Любопытно, что только после известныхъ намъ писемъ Шевыревъ решился писать критику, и Гоголь даетъ ему дальнейшiя указанiя, между прочимъ, что̀ сказать въ насмешку надъ придирчивой и враждебной ему критикой Н. Ф. Павлова. Последнiй писалъ Гоголю: „Не беру на себя обязанности наставника и просветителя; пишу затемъ, чтобы придти опять въ нормальное положенiе, въ какомъ находился я до изданiя вашей книги“. И вотъ по поводу этихъ словъ Гоголь пишетъ Шевыреву: „Для меня въ этой статье замечательно то, что самъ же критикъ говоритъ, что пишетъ письма свои затемъ, чтобы привести себя въ то самое чувство, въ какомъ онъ былъ передъ чтенiемъ моей книги, и сознается самъ невинно, что эта книга (въ которой, по его мненiю, ничего нетъ новаго, а что́ и есть новаго, то ложь) сбила, однакоже, его совершенно съ прежняго его положенiя (какъ онъ называетъ) нормальнаго. Хорошо же было это нормальное положенiе! Онъ, разумеется, еще не видитъ теперь, что этотъ возвратъ уже для него не возможенъ и что даже въ этомъ первомъ своемъ письме онъ сталъ уже лучше того Павлова, какимъ является въ своихъ „Трехъ последнихъ повестяхъ“: пожалуйста этого явленiя не пропусти изъ виду, когда восчувствуешь желанiе сказать также несколько словъ по поводу моей книги“.

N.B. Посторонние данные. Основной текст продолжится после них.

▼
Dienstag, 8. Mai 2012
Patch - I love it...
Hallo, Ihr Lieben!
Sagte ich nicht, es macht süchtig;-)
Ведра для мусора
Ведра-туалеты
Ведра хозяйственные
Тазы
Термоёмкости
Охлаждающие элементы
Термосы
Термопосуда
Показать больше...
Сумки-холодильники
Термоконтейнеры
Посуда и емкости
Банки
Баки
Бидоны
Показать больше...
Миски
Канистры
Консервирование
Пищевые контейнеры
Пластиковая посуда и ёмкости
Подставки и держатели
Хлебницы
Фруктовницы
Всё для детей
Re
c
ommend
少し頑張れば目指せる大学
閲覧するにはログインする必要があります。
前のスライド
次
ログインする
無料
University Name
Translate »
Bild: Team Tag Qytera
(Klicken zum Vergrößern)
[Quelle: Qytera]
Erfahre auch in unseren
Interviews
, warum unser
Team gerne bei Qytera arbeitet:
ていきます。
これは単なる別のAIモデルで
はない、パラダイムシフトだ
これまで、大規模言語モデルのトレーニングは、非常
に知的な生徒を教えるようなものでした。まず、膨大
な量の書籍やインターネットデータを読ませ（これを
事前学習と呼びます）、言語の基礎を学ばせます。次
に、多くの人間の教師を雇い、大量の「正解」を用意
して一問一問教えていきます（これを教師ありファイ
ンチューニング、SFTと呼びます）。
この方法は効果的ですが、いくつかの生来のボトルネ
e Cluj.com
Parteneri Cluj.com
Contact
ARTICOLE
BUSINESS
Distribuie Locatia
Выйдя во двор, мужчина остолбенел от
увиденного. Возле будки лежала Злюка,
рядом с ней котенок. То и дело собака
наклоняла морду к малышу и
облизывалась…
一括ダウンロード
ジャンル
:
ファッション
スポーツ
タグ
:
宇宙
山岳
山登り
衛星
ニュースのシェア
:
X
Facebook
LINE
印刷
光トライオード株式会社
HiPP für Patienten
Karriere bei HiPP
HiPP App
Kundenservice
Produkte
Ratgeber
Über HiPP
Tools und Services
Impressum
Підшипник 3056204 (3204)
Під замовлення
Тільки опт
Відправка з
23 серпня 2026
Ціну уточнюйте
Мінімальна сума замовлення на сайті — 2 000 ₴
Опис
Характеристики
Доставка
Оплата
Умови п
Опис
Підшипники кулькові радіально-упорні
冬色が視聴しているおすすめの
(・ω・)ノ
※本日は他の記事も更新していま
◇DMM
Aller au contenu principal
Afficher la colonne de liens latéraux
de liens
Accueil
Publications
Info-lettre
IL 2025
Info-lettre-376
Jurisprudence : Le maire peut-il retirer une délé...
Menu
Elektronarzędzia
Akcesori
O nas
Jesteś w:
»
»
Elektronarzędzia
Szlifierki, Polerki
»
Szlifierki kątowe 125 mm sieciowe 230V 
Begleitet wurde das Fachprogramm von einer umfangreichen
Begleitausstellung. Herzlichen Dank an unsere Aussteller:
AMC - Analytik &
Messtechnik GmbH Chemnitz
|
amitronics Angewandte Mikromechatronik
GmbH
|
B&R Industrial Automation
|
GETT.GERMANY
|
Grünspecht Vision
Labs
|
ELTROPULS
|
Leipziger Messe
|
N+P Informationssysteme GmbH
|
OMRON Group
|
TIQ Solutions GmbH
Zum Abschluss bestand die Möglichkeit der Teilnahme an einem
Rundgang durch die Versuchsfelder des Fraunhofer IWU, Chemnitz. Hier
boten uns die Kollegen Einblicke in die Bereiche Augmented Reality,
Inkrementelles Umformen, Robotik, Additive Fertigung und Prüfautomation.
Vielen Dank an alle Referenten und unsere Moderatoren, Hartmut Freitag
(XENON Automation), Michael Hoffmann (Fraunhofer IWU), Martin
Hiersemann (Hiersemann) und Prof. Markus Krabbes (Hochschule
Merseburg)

„Когда будешь писать критику, то обрати вниманiе на главные предметы книги, о которыхъ разсужденiя только и могутъ доставить пользу обществу“.

Прежде всего здесь разумеется, конечно, вопросъ, который Гоголь въ другомъ своемъ письме признаетъ „всеобщимъ“, о томъ, оставилъ ли онъ поприще писателя и изменилъ ли направленiе. Этотъ вопросъ и разсматривается прежде всего Шевыревымъ, тогда какъ остальное содержанiе статьи его, кроме полемической части, посвящено вопросу о томъ, насколько Гоголь успелъ изобразить въ своихъ произведенiяхъ русскаго человека и какiе у него идеалы. Шевыревъ доказываетъ, — и на этотъ разъ онъ правъ, — что решительно заблуждались некоторые изъ представителей критики, полагавшiе, что Гоголь смотрелъ теми же глазами на искусство, какъ и они. Въ этомъ авторъ рецензiи видитъ „наказанiе школе, которую Гоголь произвелъ самъ, конечно, не воображая, что она родится и выведетъ отъ него свою родословную“. Справедливо также, но только отчасти, и другое замечанiе, сделанное по тому же поводу, именно, что указанное обстоятельство было причиной того, что „Гоголь поторопился “. Въ некоторыхъ же случаяхъ Шевыревъ высказывается въ томъ же смысле чрезвычайно удачно и верно, но, повидимому, какъ это ни странно, не желая придавать своимъ словамъ того значенiя, которое они нечаянно у него получаютъ; такъ, онъ говоритъ: „Новая книга Гоголя разоблачила намъ тайну его убежденiй, которыя онъ прежде питалъ безсознательно и которыя теперь высказываетъ искренно“.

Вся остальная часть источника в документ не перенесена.